Both the line with "DEN ALMENNYTTIGE" and the line with "spendend dank Hyaluronsäure" in the records below must appear in the output, along with every line between them, exactly and with nothing added.

[Dataset excerpts]
Segment Open

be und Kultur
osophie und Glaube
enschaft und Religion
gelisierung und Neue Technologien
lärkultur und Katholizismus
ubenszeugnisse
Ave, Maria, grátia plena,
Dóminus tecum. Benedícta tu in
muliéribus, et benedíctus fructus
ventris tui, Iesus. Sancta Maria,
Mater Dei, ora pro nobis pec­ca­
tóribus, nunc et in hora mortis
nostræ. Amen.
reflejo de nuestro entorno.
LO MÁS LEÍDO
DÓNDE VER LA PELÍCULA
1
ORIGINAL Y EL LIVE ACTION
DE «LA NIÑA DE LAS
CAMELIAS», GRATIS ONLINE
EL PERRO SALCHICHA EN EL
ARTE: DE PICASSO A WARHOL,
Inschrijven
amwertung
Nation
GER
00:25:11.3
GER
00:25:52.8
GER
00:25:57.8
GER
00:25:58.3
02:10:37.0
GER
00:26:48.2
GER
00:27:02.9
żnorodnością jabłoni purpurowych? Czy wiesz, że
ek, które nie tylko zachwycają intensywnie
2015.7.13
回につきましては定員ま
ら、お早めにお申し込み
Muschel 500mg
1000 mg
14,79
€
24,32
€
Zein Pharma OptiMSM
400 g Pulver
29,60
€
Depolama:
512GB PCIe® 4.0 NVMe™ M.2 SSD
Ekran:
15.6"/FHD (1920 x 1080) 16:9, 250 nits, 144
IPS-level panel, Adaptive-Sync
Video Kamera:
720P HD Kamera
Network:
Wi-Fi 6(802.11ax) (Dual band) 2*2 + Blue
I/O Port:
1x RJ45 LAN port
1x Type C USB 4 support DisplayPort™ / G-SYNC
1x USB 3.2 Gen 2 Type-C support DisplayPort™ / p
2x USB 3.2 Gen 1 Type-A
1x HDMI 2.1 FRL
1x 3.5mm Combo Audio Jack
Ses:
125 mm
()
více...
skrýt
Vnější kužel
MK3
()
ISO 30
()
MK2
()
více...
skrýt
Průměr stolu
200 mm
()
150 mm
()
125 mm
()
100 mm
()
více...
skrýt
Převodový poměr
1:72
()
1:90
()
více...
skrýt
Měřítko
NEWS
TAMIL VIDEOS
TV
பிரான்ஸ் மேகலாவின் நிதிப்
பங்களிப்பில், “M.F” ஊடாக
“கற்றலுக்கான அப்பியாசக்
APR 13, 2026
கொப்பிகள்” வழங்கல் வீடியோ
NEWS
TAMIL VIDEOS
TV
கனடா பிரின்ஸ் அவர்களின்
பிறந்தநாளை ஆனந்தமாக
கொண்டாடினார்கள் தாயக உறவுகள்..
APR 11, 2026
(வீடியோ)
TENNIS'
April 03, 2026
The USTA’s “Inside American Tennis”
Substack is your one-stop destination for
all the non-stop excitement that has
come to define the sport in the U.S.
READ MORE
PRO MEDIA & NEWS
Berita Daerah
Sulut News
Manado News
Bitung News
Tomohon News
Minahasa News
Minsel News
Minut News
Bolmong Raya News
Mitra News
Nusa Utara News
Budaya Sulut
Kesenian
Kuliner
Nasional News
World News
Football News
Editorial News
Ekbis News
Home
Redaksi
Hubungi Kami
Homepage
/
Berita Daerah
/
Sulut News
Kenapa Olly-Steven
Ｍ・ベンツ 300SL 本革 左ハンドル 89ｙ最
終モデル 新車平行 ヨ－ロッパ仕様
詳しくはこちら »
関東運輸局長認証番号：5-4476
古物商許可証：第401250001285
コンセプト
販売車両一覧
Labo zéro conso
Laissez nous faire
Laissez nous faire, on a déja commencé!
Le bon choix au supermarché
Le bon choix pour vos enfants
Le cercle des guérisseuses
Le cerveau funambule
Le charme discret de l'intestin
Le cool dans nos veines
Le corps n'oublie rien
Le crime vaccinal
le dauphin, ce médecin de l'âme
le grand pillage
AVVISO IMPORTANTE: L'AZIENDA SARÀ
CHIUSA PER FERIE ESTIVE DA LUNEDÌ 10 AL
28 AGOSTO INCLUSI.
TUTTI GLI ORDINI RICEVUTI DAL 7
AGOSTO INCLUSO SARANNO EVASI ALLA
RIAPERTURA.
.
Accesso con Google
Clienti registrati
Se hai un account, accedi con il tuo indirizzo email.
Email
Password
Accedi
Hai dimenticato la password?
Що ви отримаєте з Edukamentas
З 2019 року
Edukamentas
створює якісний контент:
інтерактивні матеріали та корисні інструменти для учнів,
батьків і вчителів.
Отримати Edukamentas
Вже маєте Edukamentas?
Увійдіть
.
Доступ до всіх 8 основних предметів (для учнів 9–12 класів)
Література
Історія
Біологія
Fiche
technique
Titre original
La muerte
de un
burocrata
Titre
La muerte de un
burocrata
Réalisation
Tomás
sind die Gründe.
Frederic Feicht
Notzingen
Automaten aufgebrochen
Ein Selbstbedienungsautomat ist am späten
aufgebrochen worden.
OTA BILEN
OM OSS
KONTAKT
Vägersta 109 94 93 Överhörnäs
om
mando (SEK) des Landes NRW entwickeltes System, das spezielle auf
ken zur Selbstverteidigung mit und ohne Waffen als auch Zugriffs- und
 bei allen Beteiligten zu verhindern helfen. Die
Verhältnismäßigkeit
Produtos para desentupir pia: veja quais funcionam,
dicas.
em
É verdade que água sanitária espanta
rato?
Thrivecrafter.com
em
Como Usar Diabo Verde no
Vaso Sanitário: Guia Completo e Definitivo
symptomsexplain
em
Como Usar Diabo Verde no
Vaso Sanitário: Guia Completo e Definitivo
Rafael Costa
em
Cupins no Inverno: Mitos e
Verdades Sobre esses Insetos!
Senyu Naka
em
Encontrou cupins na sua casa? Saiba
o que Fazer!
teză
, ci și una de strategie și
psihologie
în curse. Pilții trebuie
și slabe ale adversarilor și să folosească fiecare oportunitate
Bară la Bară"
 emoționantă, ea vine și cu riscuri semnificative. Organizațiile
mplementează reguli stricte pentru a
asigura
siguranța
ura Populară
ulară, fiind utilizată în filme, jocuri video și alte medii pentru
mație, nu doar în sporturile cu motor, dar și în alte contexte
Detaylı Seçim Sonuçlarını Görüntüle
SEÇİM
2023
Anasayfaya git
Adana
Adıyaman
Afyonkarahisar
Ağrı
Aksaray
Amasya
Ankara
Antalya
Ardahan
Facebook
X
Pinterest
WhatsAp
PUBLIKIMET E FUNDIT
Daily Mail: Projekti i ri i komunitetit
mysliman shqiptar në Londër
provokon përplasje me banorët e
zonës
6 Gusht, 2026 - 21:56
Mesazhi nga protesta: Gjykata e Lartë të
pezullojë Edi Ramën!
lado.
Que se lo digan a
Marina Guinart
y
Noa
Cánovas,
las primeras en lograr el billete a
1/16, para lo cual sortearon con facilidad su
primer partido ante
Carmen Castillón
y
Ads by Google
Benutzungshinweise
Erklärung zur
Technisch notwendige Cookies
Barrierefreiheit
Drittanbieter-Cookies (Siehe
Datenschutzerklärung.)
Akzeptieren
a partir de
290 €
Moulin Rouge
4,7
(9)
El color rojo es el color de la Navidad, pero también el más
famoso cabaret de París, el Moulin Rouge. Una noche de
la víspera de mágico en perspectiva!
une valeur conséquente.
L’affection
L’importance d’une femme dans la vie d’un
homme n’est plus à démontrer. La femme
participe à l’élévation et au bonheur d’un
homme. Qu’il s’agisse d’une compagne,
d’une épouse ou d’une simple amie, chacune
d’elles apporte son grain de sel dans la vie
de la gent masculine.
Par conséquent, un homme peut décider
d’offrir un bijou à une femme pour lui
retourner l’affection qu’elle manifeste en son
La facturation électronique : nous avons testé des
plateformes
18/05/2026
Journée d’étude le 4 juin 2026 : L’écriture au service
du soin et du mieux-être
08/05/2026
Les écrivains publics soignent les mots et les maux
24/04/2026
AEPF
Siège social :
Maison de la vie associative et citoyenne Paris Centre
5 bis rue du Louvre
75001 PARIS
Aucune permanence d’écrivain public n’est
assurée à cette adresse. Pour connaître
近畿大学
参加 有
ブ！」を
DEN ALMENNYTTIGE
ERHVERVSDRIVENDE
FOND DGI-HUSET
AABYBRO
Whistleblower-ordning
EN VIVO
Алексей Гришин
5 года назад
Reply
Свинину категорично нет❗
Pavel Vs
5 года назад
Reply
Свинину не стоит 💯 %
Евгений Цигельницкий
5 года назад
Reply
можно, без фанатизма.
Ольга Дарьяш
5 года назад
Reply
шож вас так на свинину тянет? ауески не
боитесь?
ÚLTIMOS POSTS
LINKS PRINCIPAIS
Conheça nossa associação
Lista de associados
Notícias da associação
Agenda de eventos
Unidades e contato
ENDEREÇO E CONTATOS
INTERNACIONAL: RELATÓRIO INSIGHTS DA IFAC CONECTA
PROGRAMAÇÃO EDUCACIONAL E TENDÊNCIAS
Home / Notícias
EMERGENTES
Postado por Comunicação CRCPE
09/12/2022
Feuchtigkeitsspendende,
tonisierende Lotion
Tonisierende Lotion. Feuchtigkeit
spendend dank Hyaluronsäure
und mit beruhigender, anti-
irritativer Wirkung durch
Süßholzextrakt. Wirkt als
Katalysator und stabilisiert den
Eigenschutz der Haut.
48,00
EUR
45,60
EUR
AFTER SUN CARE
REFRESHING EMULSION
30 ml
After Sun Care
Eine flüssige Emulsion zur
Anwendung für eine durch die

Segment Closed

**Solution to this problem**
DEN ALMENNYTTIGE
ERHVERVSDRIVENDE
FOND DGI-HUSET
AABYBRO
Whistleblower-ordning
EN VIVO
Алексей Гришин
5 года назад
Reply
Свинину категорично нет❗
Pavel Vs
5 года назад
Reply
Свинину не стоит 💯 %
Евгений Цигельницкий
5 года назад
Reply
можно, без фанатизма.
Ольга Дарьяш
5 года назад
Reply
шож вас так на свинину тянет? ауески не
боитесь?
ÚLTIMOS POSTS
LINKS PRINCIPAIS
Conheça nossa associação
Lista de associados
Notícias da associação
Agenda de eventos
Unidades e contato
ENDEREÇO E CONTATOS
INTERNACIONAL: RELATÓRIO INSIGHTS DA IFAC CONECTA
PROGRAMAÇÃO EDUCACIONAL E TENDÊNCIAS
Home / Notícias
EMERGENTES
Postado por Comunicação CRCPE
09/12/2022
Feuchtigkeitsspendende,
tonisierende Lotion
Tonisierende Lotion. Feuchtigkeit
spendend dank Hyaluronsäure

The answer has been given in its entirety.